Credit Risk Model for an Anonymous Company

Shiming Zhou
November 29, 2014

Executive Summary

Purpose: Use dataset(including 7 predictors) as the input variables. Built the predictive model give the probability of the default risk.
Preprocessing step: Explored the missing values; Center-scale, and boxcox the skewed numeric predictors; Created dummy variables for factor predictors; Remove redundant highly correlated variables; Remove near-zero predictors to form reducedset, but also keep the near-zero as well as the full set (can be used for differen models).
Measure the performance: Build the predictive models using all the records in the table because of the highly unbalanced default output(risk vs nonrisk), measure the performance thought the 10-fold cross validation method.
Build the models: Start building the models with Boosted tree model (least interpreta, but tend to produce most accurate results); Then apply Logistic regression, more simplistic and easy to implement (build two with fullset and reducedset).
Select the model: Compare the models performance by AUC (area under ROC curve), procesing time and interpretability, choose Logistic Regression Model(with reducedset) as the final model, and we can get the variable importance easily from the coefficients.
Calculate the cut-off rate (for default risk): by using the ROC weighted "closest.topleft" best thresholds choosing strategy.
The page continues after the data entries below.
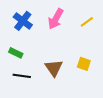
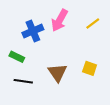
blue cross: (23, 21) -> (33, 31), moved, turned 30

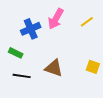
yellow square: (90, 68) -> (93, 67), moved
brown triangle: (57, 73) -> (54, 68), turned -36

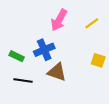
blue cross: (31, 29) -> (44, 50), moved
yellow square: (93, 67) -> (98, 60), moved

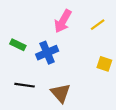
green rectangle: (17, 56) -> (18, 45), moved
brown triangle: (57, 72) -> (61, 93), moved, turned 30

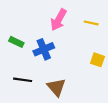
yellow line: (98, 25) -> (91, 23), turned 48

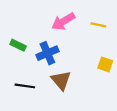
pink arrow: (58, 20) -> (63, 21), turned 30
brown triangle: (56, 87) -> (61, 80), moved

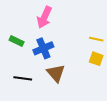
pink arrow: (63, 21) -> (44, 17), moved, turned -35
yellow line: (98, 25) -> (96, 39), moved

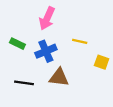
yellow line: (96, 39) -> (80, 41), moved
brown triangle: (56, 73) -> (59, 77), turned -42

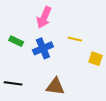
brown triangle: (59, 77) -> (55, 86), moved
black line: (24, 83) -> (13, 83), moved

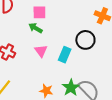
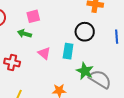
green arrow: (36, 28) -> (24, 34), moved
green star: (71, 88) -> (85, 71), moved

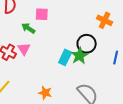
pink triangle: (44, 53) -> (24, 49), moved
green star: (85, 71) -> (80, 56), moved

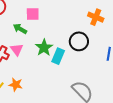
green star: (80, 56) -> (44, 48), moved
orange star: (45, 93) -> (16, 85), moved

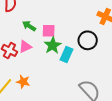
pink square: (33, 14) -> (49, 31), moved
pink triangle: (17, 50) -> (25, 47), turned 40

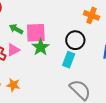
pink square: (49, 31) -> (36, 33), size x1.5
cyan rectangle: (66, 54) -> (69, 60), moved

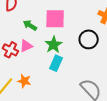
pink square: (36, 33) -> (55, 19), moved
cyan rectangle: (69, 60) -> (56, 63), moved

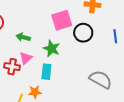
pink square: (55, 19) -> (62, 20), moved
cyan rectangle: (56, 63) -> (46, 72), moved

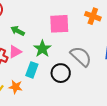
black circle: (83, 33) -> (61, 73), moved
gray semicircle: (101, 79) -> (81, 56), moved

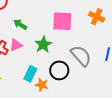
cyan rectangle: (32, 70) -> (30, 74), moved
orange star: (16, 87) -> (42, 85), moved

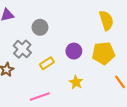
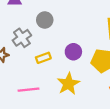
yellow star: (76, 82) -> (68, 84), size x1.5

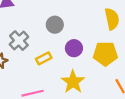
gray circle: (45, 20) -> (55, 25), moved

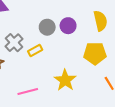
purple circle: (74, 48) -> (68, 26), moved
yellow rectangle: (44, 58) -> (35, 51), moved

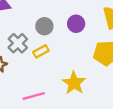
gray circle: (47, 27) -> (44, 26), moved

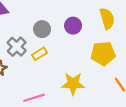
yellow star: (74, 83) -> (73, 84), turned -30

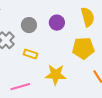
yellow rectangle: (39, 54) -> (31, 54), moved, turned 48

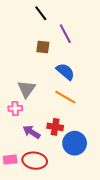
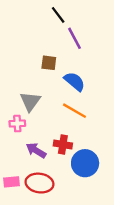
black line: (41, 13) -> (58, 15), moved
brown square: (43, 47) -> (49, 63), moved

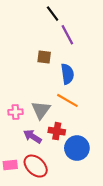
blue semicircle: (75, 81) -> (67, 74), turned 42
gray triangle: (30, 101) -> (41, 110), moved
red ellipse: (39, 183) -> (36, 166), turned 35

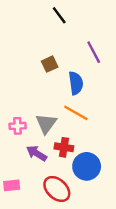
purple line: (67, 35) -> (94, 52), moved
brown square: (44, 57) -> (50, 64), turned -32
red ellipse: (36, 166) -> (57, 189), moved

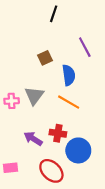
black line: (59, 15) -> (54, 14), turned 56
gray triangle: (46, 124) -> (34, 96), moved
pink cross: (18, 126) -> (12, 101), moved

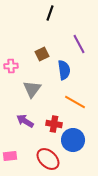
pink cross: (12, 101) -> (11, 66), moved
orange line: (69, 102) -> (75, 102), moved
purple arrow: (33, 139) -> (25, 121), moved

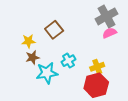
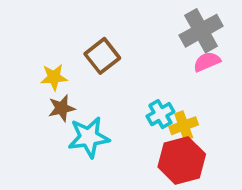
cyan cross: (68, 61) -> (160, 114), moved

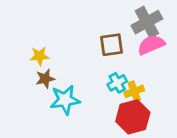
brown square: (102, 56) -> (112, 45), moved, turned 30
pink semicircle: (207, 62) -> (151, 45), size x1.4

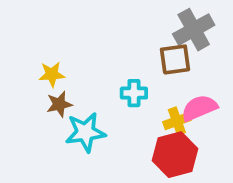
brown square: (112, 45) -> (175, 59), moved
pink semicircle: (151, 45) -> (199, 108), moved
cyan cross: (117, 83) -> (134, 93), moved, turned 30

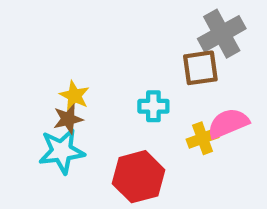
yellow star: (52, 74) -> (74, 96), moved, turned 30
cyan star: (85, 132) -> (62, 151), moved
red hexagon: (175, 155) -> (138, 177), moved

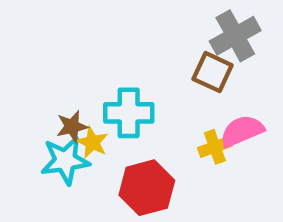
brown square: (200, 68) -> (213, 72), turned 33
yellow star: (74, 96) -> (92, 142), moved
cyan cross: (153, 106) -> (129, 113), moved, size x1.5

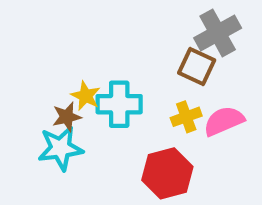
yellow star: (92, 142) -> (86, 96), moved
yellow cross: (215, 147) -> (186, 117), moved
red hexagon: (147, 188) -> (167, 173), moved

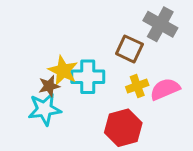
gray cross: (218, 33) -> (160, 24), turned -32
brown square: (197, 67) -> (129, 49), moved
yellow star: (86, 96) -> (63, 71), size x1.4

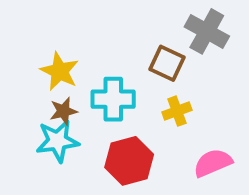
yellow star: (63, 71) -> (59, 71), moved
pink semicircle: (165, 89) -> (213, 163), moved
red hexagon: (123, 128) -> (129, 161), moved

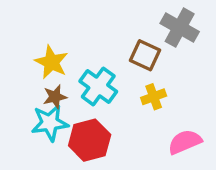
cyan cross: (113, 99) -> (98, 86), turned 36
red hexagon: (129, 161) -> (90, 140), moved

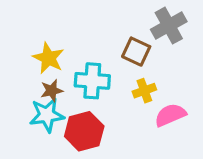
gray cross: (180, 28) -> (169, 26), turned 32
cyan cross: (98, 86) -> (92, 81), turned -32
pink semicircle: (185, 142) -> (170, 115), moved

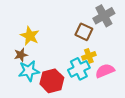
cyan cross: (92, 81) -> (79, 69), moved, turned -30
brown star: (52, 91) -> (21, 55), moved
Get weight by calculating Probability Cost Function.
other thoughts: in the model building steps, I tried randomforest and neural network as well, however, my computer cannot handel with these two complex models. Therefore, there might other complex models can provide better AUC, but the Logistic Regression already get the similar AUC compared with boosted trees. which indicates the current model reasonably approximates the performance of the more complex methods.

Dataset

45211 observations with 8 variables

age (numeric)
job : type of job (categorical: "admin.","unknown","unemployed","management","housemaid","entrepreneur","student","blue-collar","self-employed","retired","technician","services")
marital : marital status (categorical: "married","divorced","single"; note: "divorced" means divorced or widowed)
education (categorical: "unknown","secondary","primary","tertiary")
default: has credit in default? (binary: "yes","no")
balance: average yearly balance, in euros (numeric)
housing: has housing loan? (binary: "yes","no")
loan: has personal loan? (binary: "yes","no")

Preprocess the Data

change the xlsx file to csv file to make the reading process much faster

mydata <- read.csv("Jenn's test.csv", header = TRUE)

Dealing with NA values

library(caret)

## Loading required package: lattice
## Loading required package: ggplot2

naTest <- apply(mydata, 2, function(x) sum(is.na(x)==TRUE))
naTest

##       age       job   marital education   default   balance   housing 
##         0         0         0         0         0         0         0 
##      loan 
##         0

No missing values, cheers!

Plotting Numeric Predictors Density

plot of chunk unnamed-chunk-3

Right skewness distribution.

Transforming Skewed Predictors.

"BoxCox" and Standardizing to make numeric variables more normalized distribution like, "Centering" and "Scaling" to improve the numerical stability of the calculations.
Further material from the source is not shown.